I was living alone in a new city with no help and my husband worked long hours. Managing a 2-year-old and a newborn, all while trying to keep a perfectly clean house and healthy dinners on the table every night, was, to my surprise, impossible in every way. My body was a wreck, not "bouncing back" as it did with my first. My daughter never slept for more than three hours until she was over a year old. She cried for hours on end most nights, as I tried relentlessly to calm her.

I remember bouncing her in her carrier for hours trying to get her to calm down and settle in for sleep. Meanwhile, I was a zombie and my son tore every square inch of the house into pieces. Keeping a naptime schedule was nearly impossible with another child to consider. Dinner was often takeout. There were days when I didn't look in the mirror or have proper clothing on until 5 pm.

The demands of motherhood laughed at my idea of picture-perfect motherhood.
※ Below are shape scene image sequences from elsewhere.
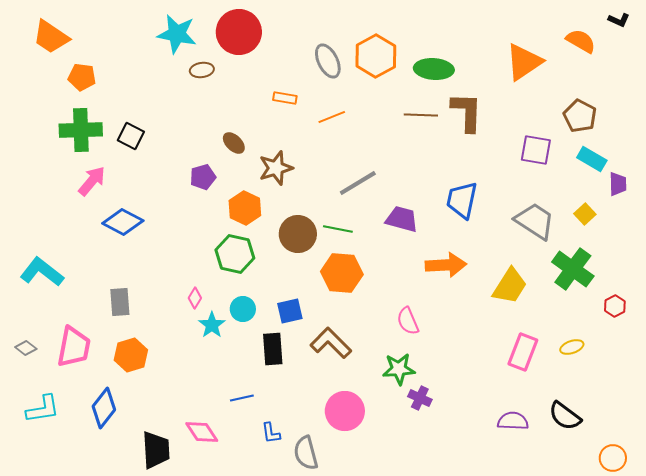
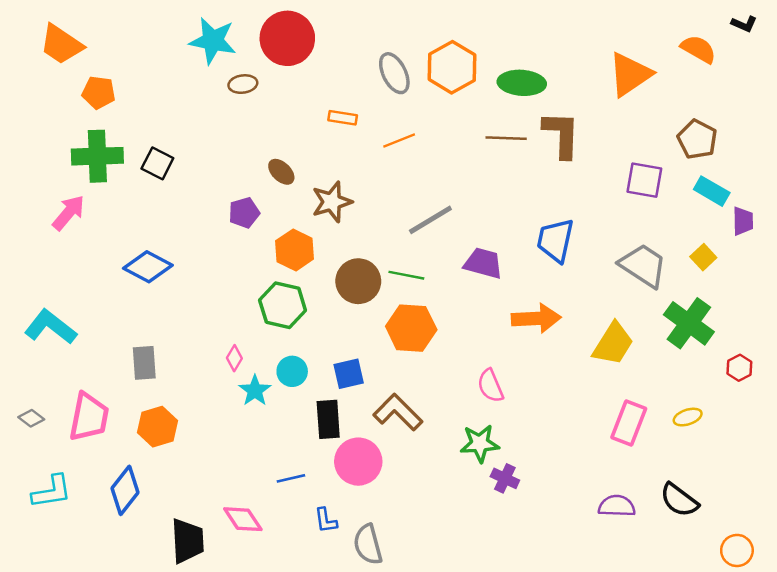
pink arrow: (92, 181) -> (69, 213), moved
pink circle: (345, 411) -> (358, 462), moved

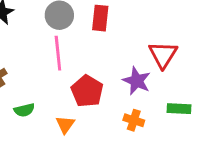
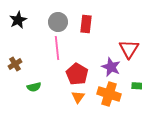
orange cross: (134, 120) -> (109, 94), size x1.6
orange triangle: (65, 125) -> (78, 97), moved

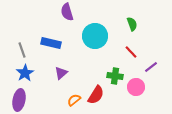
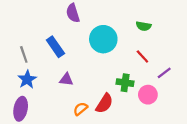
green semicircle: (132, 24) -> (144, 26), turned 120
blue rectangle: (51, 43) -> (55, 47), turned 42
purple triangle: (61, 73) -> (66, 79), turned 48

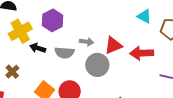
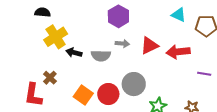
purple hexagon: (52, 20) -> (118, 16), moved
gray circle: (97, 65) -> (134, 84), moved

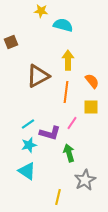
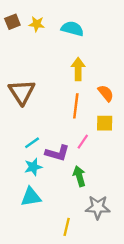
yellow star: (41, 11) -> (37, 24), moved
brown square: (11, 42) -> (12, 22), moved
brown triangle: (38, 76) -> (22, 92), moved, turned -35
cyan triangle: (27, 171) -> (31, 197), turned -42
gray star: (85, 180) -> (98, 207), turned 30

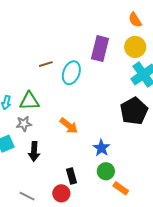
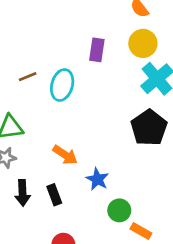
purple rectangle: (100, 49) -> (97, 50), size x0.7
blue star: (101, 148) -> (97, 179), moved
black rectangle: (71, 176) -> (54, 195), moved

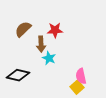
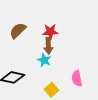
brown arrow: (41, 44) -> (48, 46), moved
yellow square: (77, 87) -> (51, 90), moved

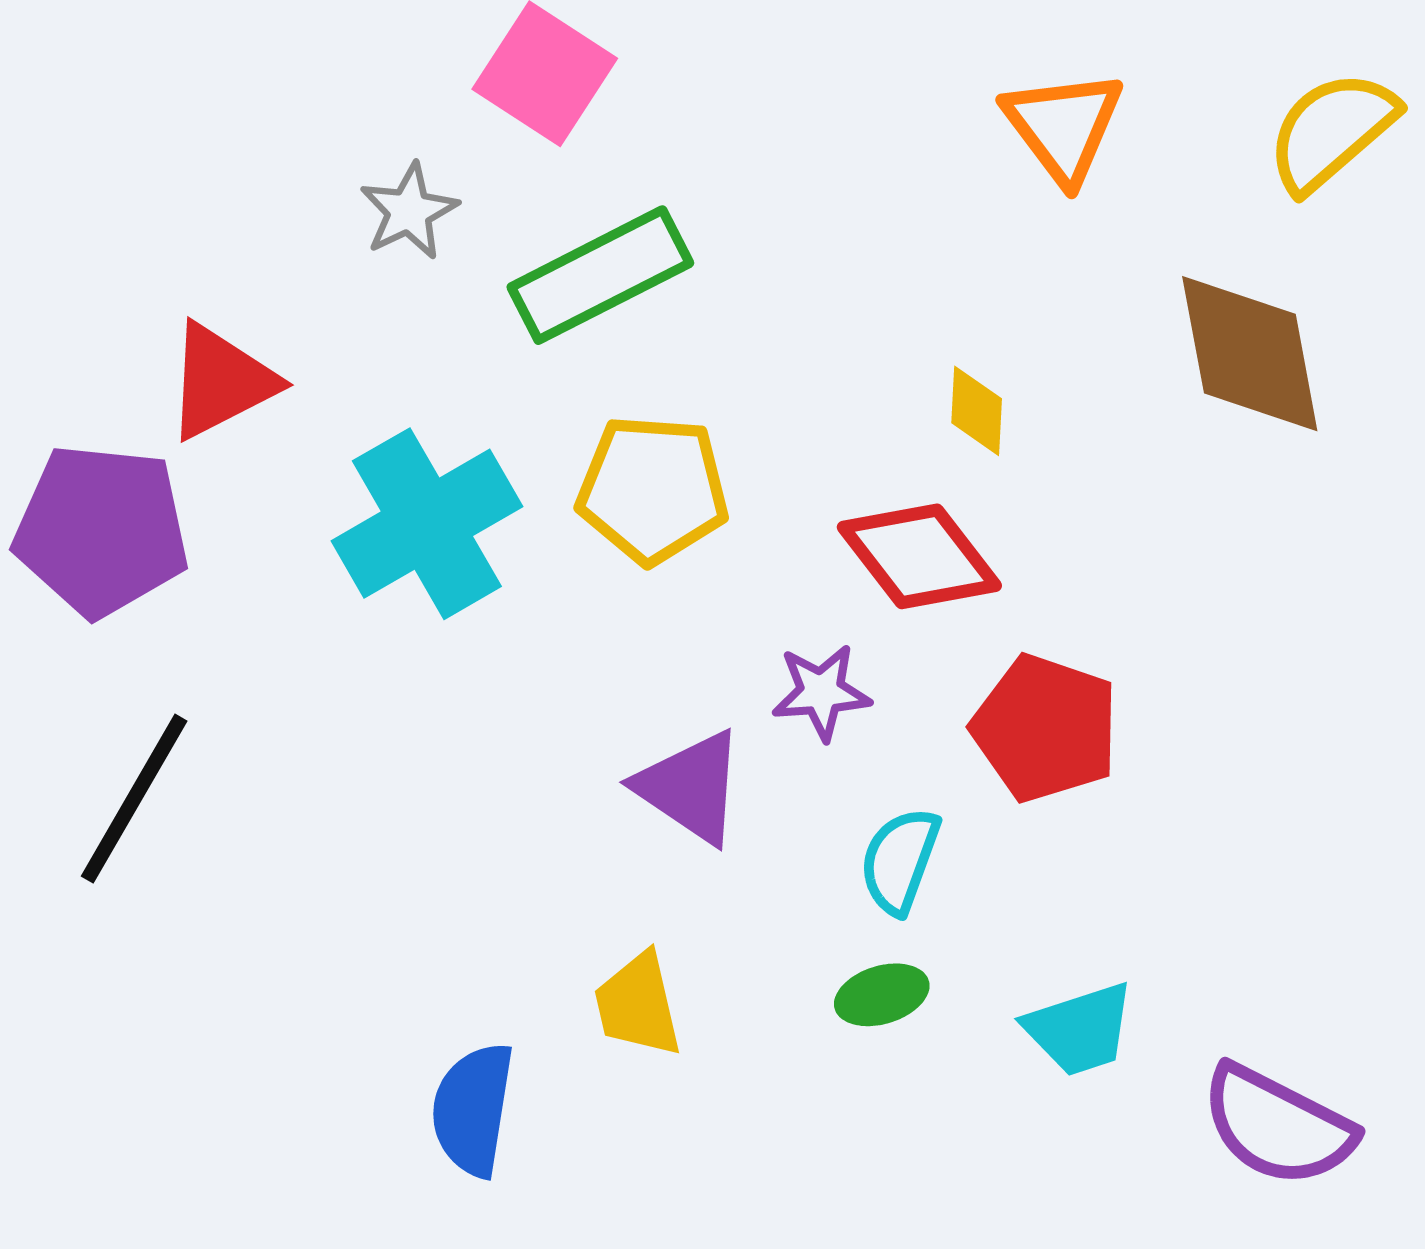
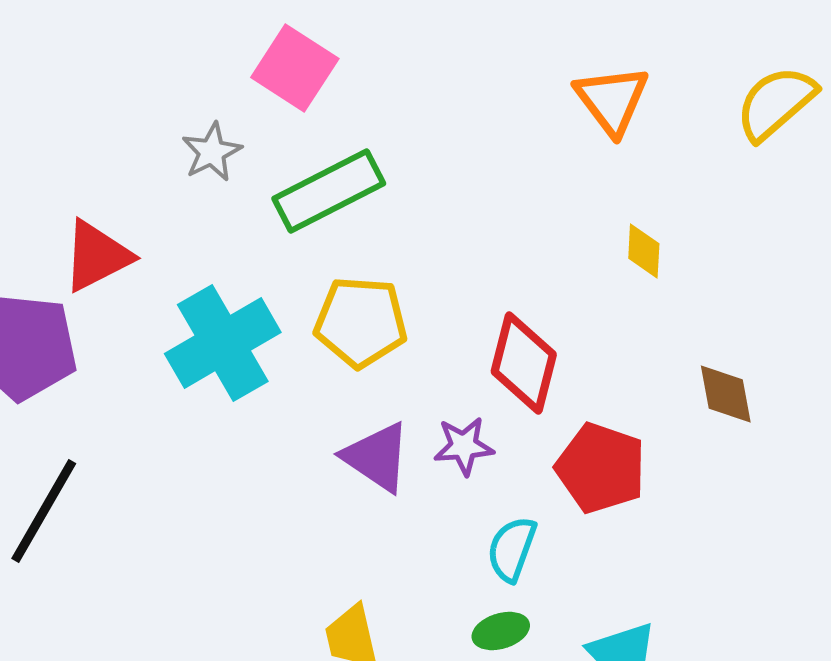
brown diamond: (1250, 354) -> (726, 394), moved, size x0.6
yellow diamond: (977, 411) -> (644, 251), moved
red diamond: (919, 556) -> (524, 363), turned 52
purple triangle: (690, 787) -> (377, 457), moved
Every night I went to bed feeling like I had failed my children. I cried. Oh man, did I cry.

It wasn't long until I came to the realization that if I wanted to be a good mom, that is, to focus on things that are actually important, I had to stop sweating all the small stuff.
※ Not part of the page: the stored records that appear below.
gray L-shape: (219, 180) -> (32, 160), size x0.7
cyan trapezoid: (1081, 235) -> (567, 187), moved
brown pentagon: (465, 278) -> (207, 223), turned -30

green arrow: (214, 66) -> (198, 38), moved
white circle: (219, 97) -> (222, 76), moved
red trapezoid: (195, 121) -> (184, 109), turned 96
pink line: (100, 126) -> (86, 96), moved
Even though I didn't really know how I was relieved that I didn't have to keep up with myself anymore. I had grown so weary of the high standards I had set for myself and those around me. I wanted a way out of the perfectionist trap and to loosen the reigns.

I realized that the most beautiful encounters with my children had been when I decided to say, "Oh, don't worry about it!" (i.e. the house, dinner, naptime schedules, etc). Love and joyful encounters with my children was incomparable to the latter. I knew my children needed me to look at them and not the 3-day- old stain on the dining room floor. The beauty in the moments, when I intentionally chose stillness and gratitude over productivity, was the reason I decided it was time to lay down a life-long pattern of perfectionism and control.

The problem was, I didn't really know where to start. I had been living this way for more than three decades. But I did know that I needed to start somewhere. So I started practicing being imperfect. Just like I had been teaching my 4-year old son. "The only way to get better at something is by practicing," I would tell him.

So, I did. And so I still am, practicing being imperfect.